Scan the entries below for the word "withou". Copy each line that has it.

» **Page images and extracted text**
========================

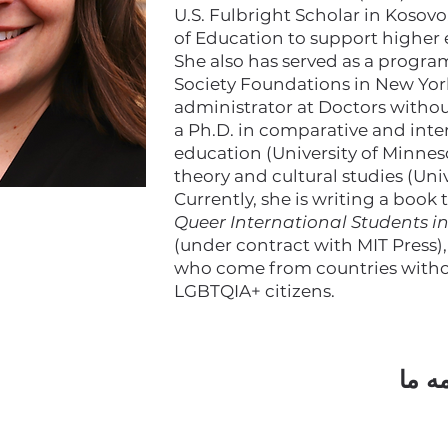
U.S. Fulbright Scholar in Kosovo
of Education to support higher
She also has served as a progr
Society Foundations in New York
administrator at Doctors withou
a Ph.D. in comparative and int
education (University of Minneso
theory and cultural studies (Uni
Currently, she is writing a book 
Queer International Students i
(under contract with MIT Press)
who come from countries withou
LGBTQIA+ citizens.
مشتر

========================

» **SOLUTION TO THE PROBLEM**
administrator at Doctors withou
who come from countries withou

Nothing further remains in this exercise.